I also really appreciate how you delved into his history – those early experiences which created the roots of what seems to have made an exceptional leader.
Quite eager to read Part 2 tomorrow.
Hi Linda. Thank you so much for your message, I love when a columns develops a conversation.
Unfortunately, due to external causes Part 2 has been delayed to Saturday, September 7. I apologize for the inconvenience, but it is for the best and it is not something I am in charge of.
I hope it won’t disappoint. Thanks for reading. – Alice
Something to look forward to now on Saturday!

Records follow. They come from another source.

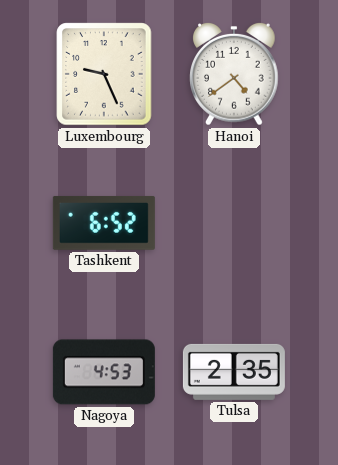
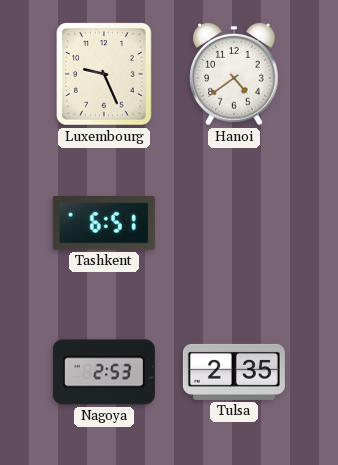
Tashkent: 6:52 -> 6:51
Nagoya: 4:53 -> 2:53
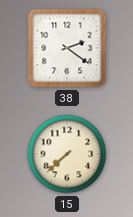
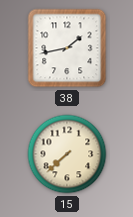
38: 2:21 -> 1:43
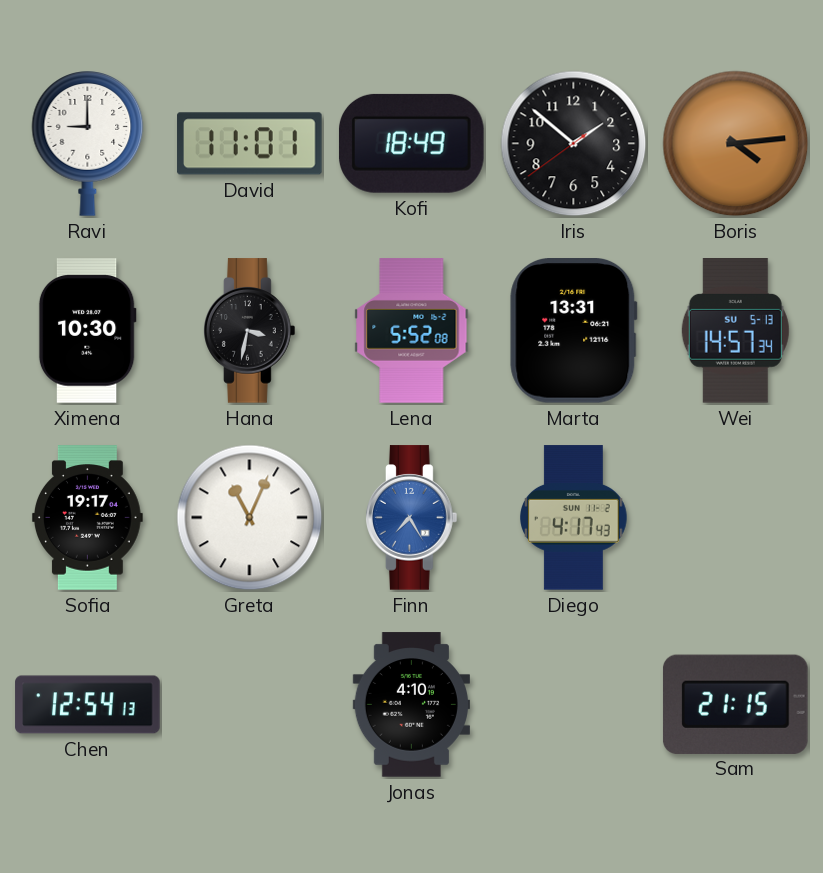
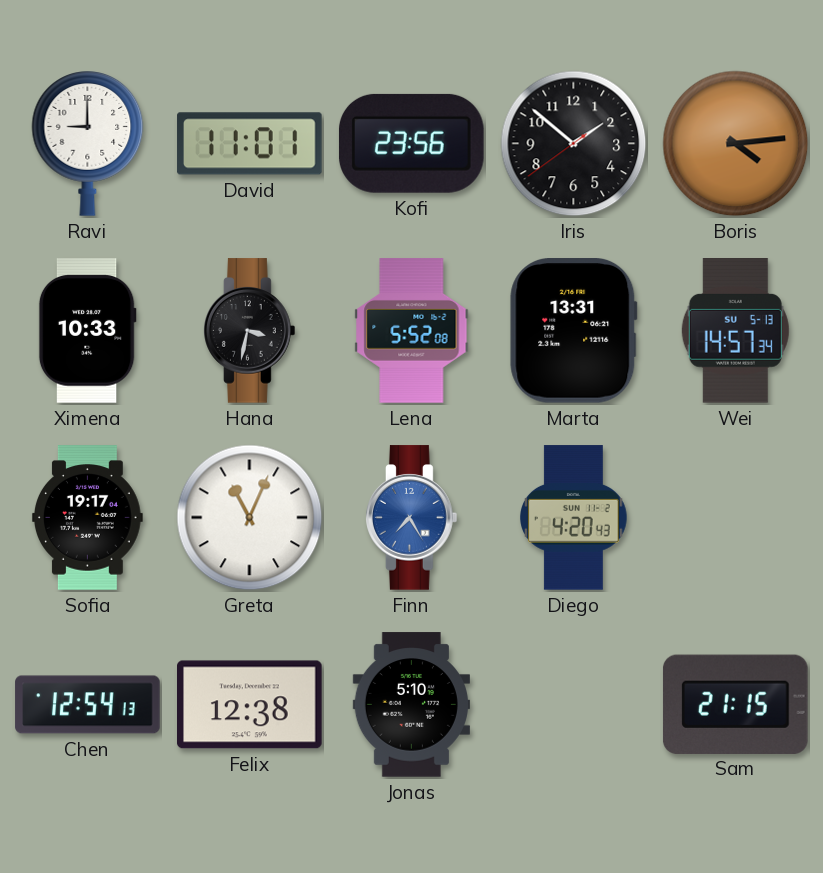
Kofi: 18:49 -> 23:56
Ximena: 10:30 -> 10:33
Diego: 4:17 -> 4:20
Felix: none -> 12:38
Jonas: 4:10 -> 5:10
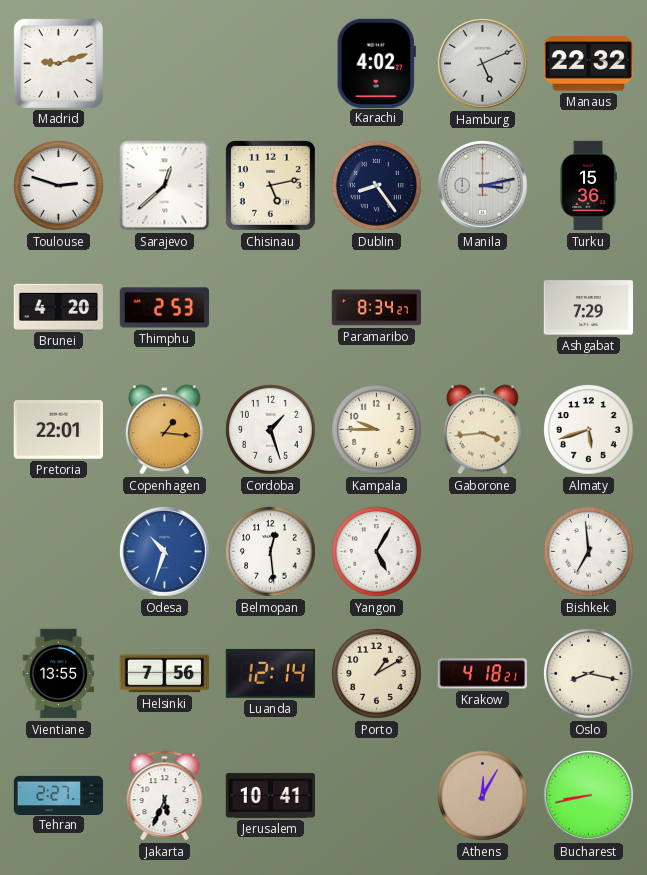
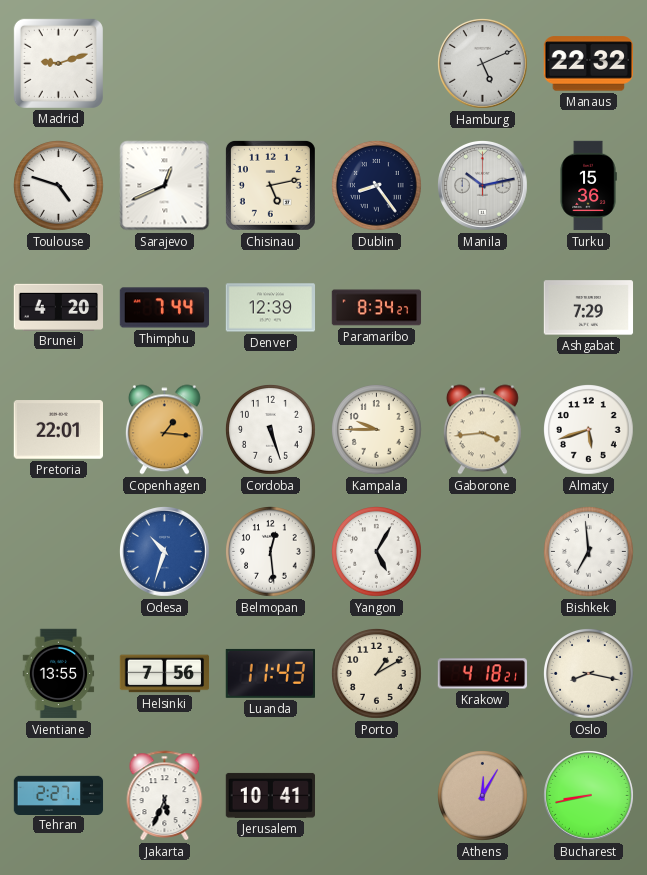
Karachi: 4:02 -> none
Toulouse: 2:48 -> 4:48
Sarajevo: 12:38 -> 12:41
Manila: 3:13 -> 10:13
Thimphu: 2:53 -> 7:44
Denver: none -> 12:39
Cordoba: 1:27 -> 5:27
Luanda: 12:14 -> 11:43
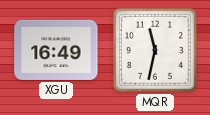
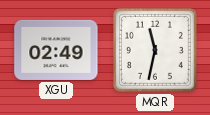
XGU: 16:49 -> 02:49
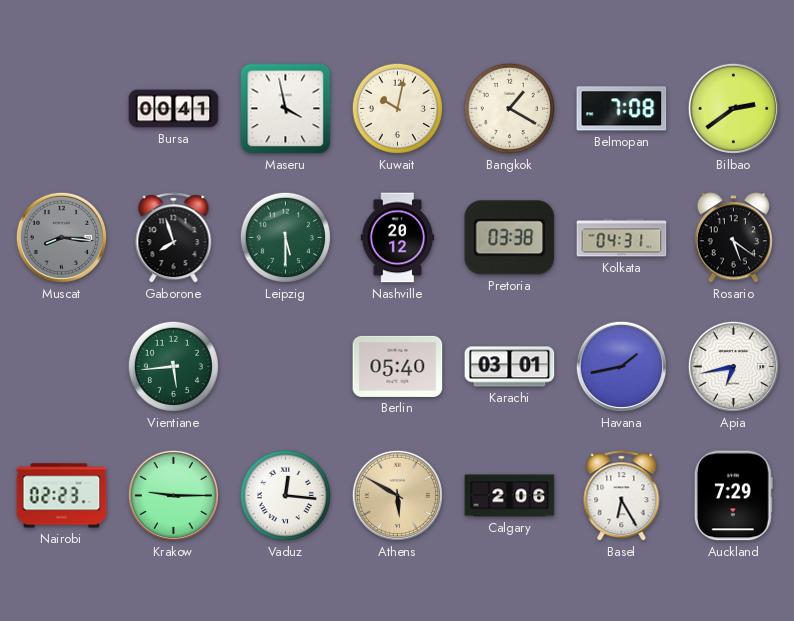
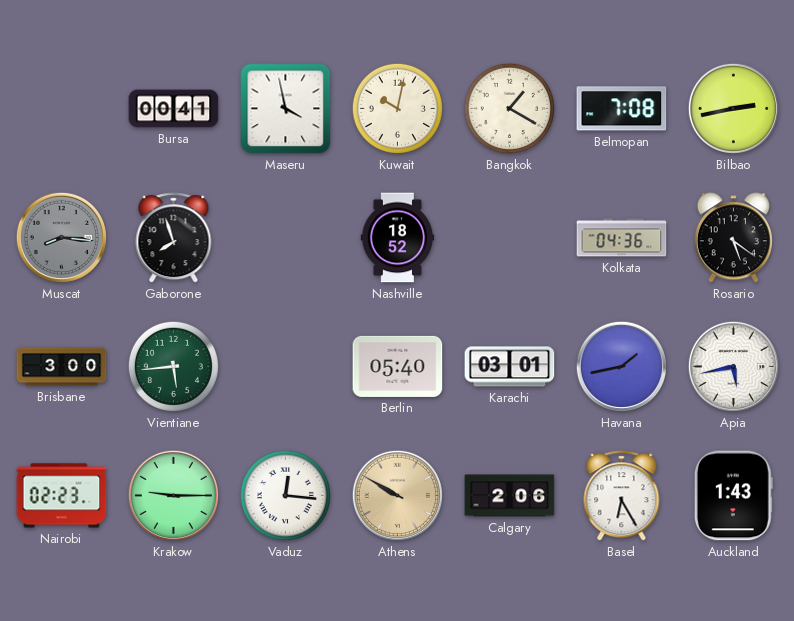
Bilbao: 2:39 -> 2:43
Leipzig: 5:30 -> none
Nashville: 20:12 -> 18:52
Pretoria: 03:38 -> none
Kolkata: 04:31 -> 04:36
Brisbane: none -> 3:00
Apia: 6:43 -> 5:43
Athens: 5:50 -> 9:50
Auckland: 7:29 -> 1:43
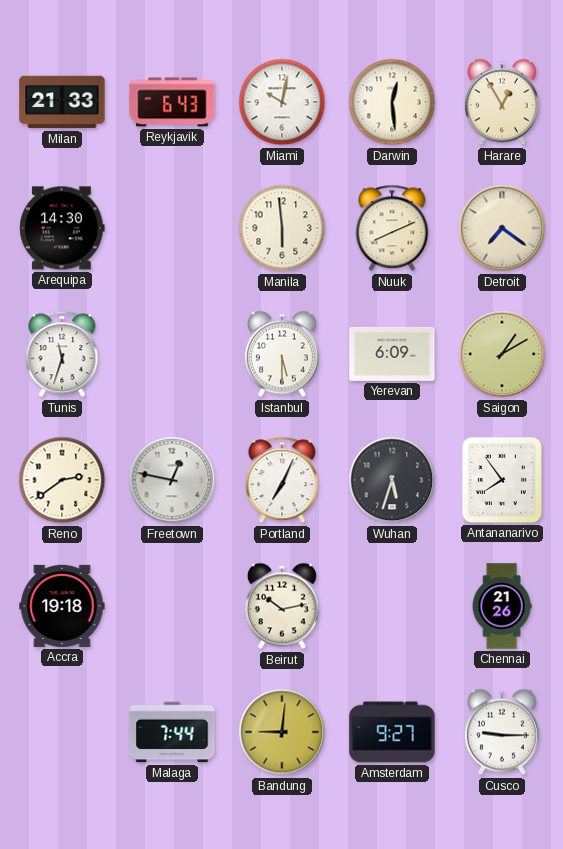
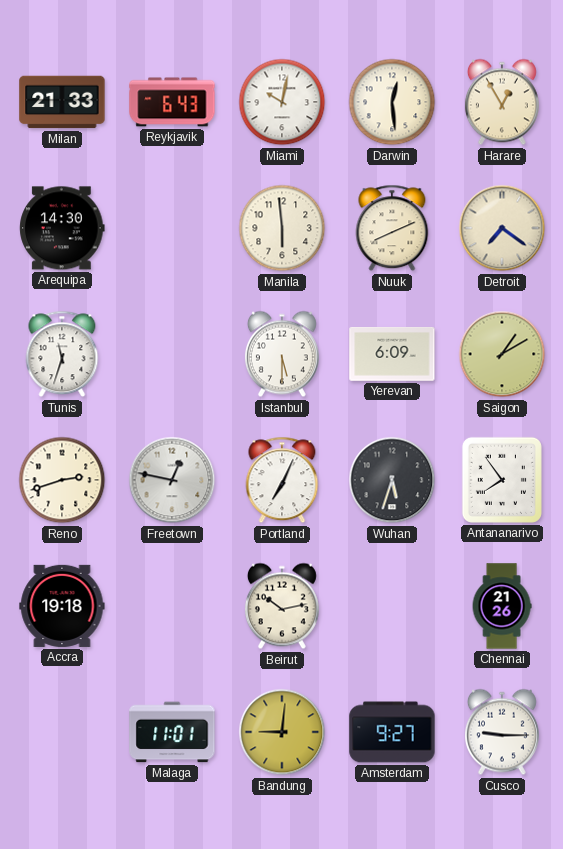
Reno: 2:39 -> 2:42
Malaga: 7:44 -> 11:01
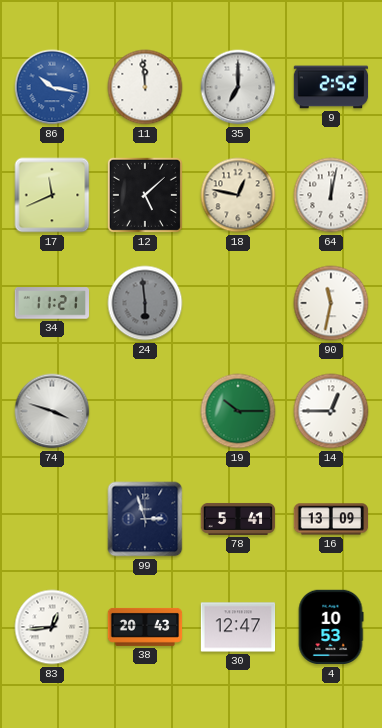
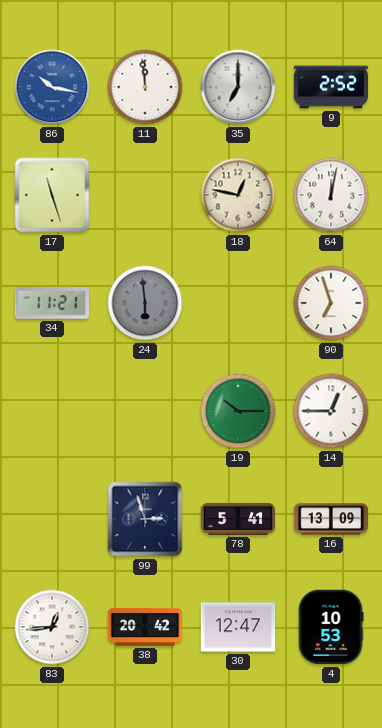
17: 11:41 -> 11:27
12: 5:08 -> none
90: 11:32 -> 6:57
74: 3:48 -> none
38: 20:43 -> 20:42
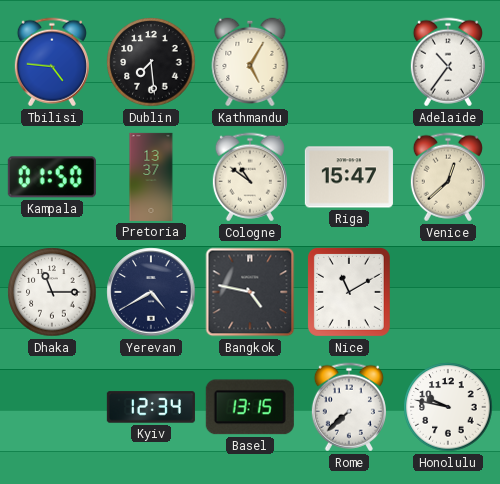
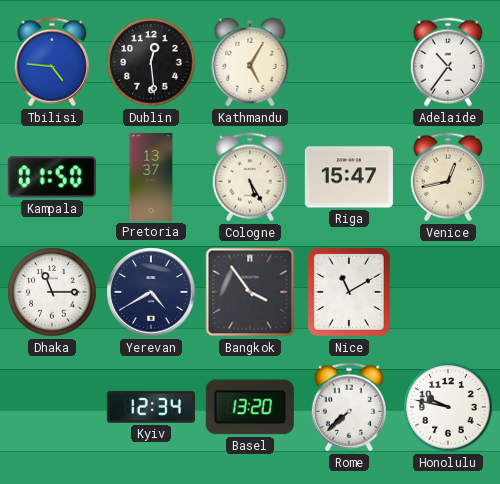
Dublin: 7:29 -> 12:29
Cologne: 10:51 -> 5:25
Venice: 12:38 -> 12:43
Bangkok: 4:47 -> 3:54
Basel: 13:15 -> 13:20
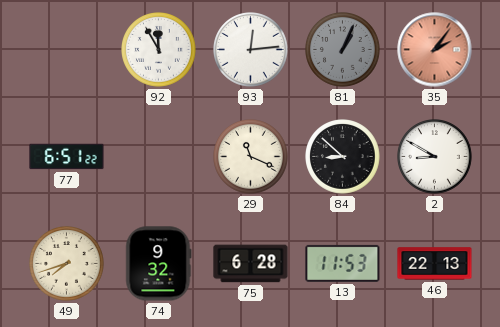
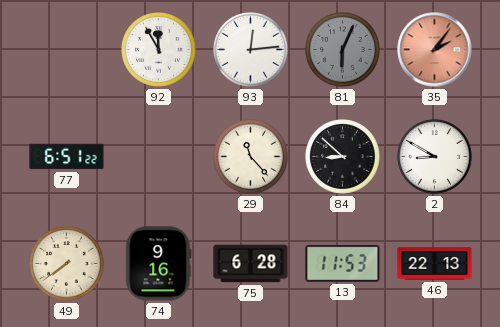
81: 1:04 -> 6:04
29: 11:19 -> 11:23
49: 7:42 -> 7:39
74: 9:32 -> 9:16
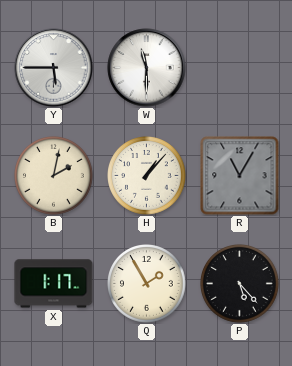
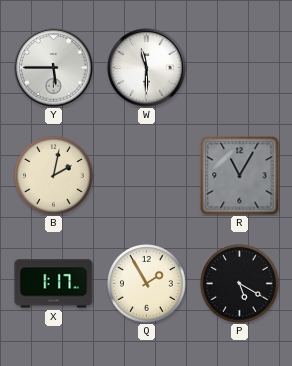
H: 1:07 -> none
P: 5:23 -> 5:20
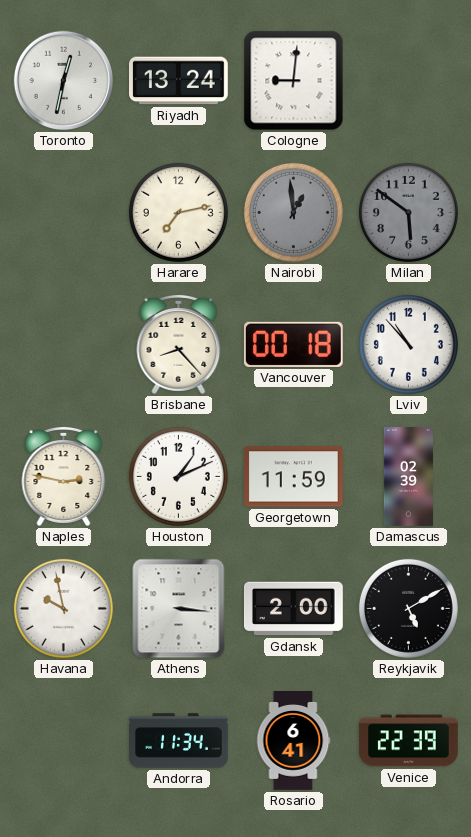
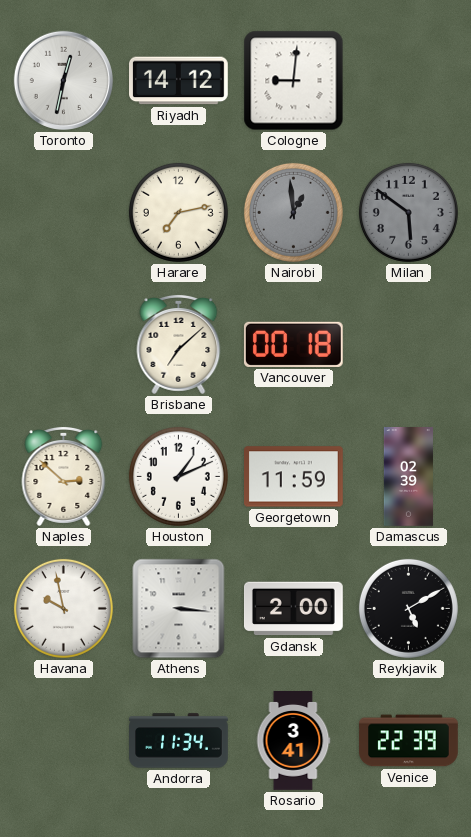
Riyadh: 13:24 -> 14:12
Brisbane: 8:23 -> 7:08
Lviv: 10:53 -> none
Naples: 2:47 -> 2:52
Rosario: 6:41 -> 3:41
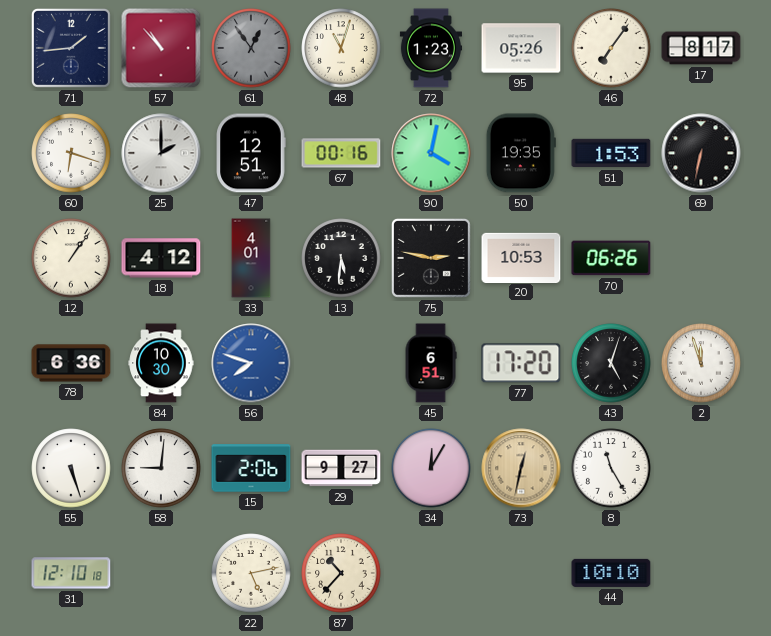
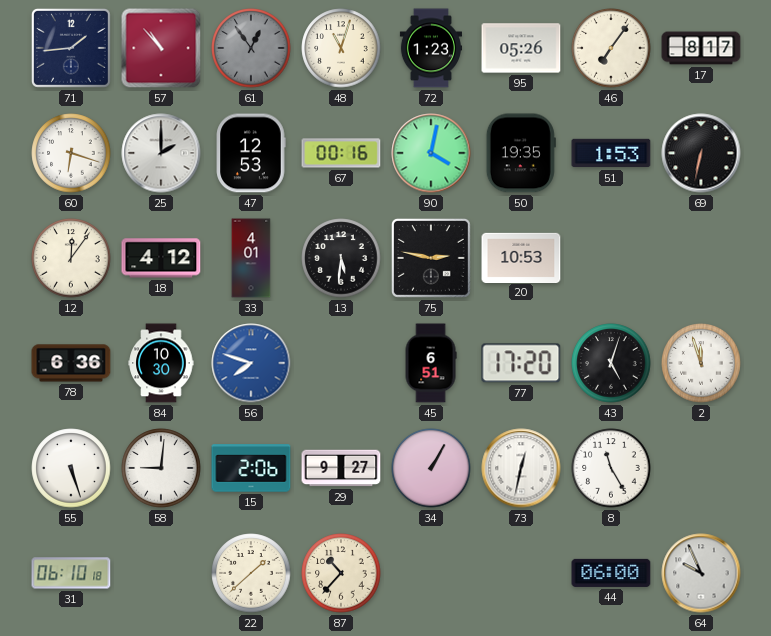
47: 12:51 -> 12:53
12: 1:06 -> 12:06
70: 06:26 -> none
34: 12:05 -> 1:05
73 dial: champagne -> white
31: 12:10 -> 06:10
22: 5:13 -> 1:38
44: 10:10 -> 06:00
64: none -> 9:56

I hope I”m properly signed-up for your blog Alice. I did it through e-blogger. I”m not sure though that I”ll be alerted via email when you’ve posted something new. I’m really enjoying your work.
LInda
I am sure you will. Thanks again, I am really happy you are. Will do my best not to disappoint.
– Alice
“Thank you for making my wish true! I was totally devastated when Frank left me. It was like all my world vanishing into sorrow and pain. But your kind words when I first emailed you gave me hope. I felt how sincere, honest and authentic you were from your first email. I know it sounds weird but out of all the casters I contacted, [email protected] you were the only one to give me that impression of being so true and caring. More than your words, it’s the fantastic work you accomplished for me that I will keep in mind. You brought my lover back and you made all my wishes come true. He’s now loyal, pays attention to me, he offers me flowers every Sunday, and we often go out at the cinema or at the restaurant. I will be forever thankful for turning my life from hell to heaven
Really good reading!! Great job!
Greetings from Sweden!
Thank you so much. Alice
Meet my first x ha. Scared at first told me after o got to know him. Turns out to be a very loyal guy. Nicer than the “nice guys” i maried and more honest. Thanks alice.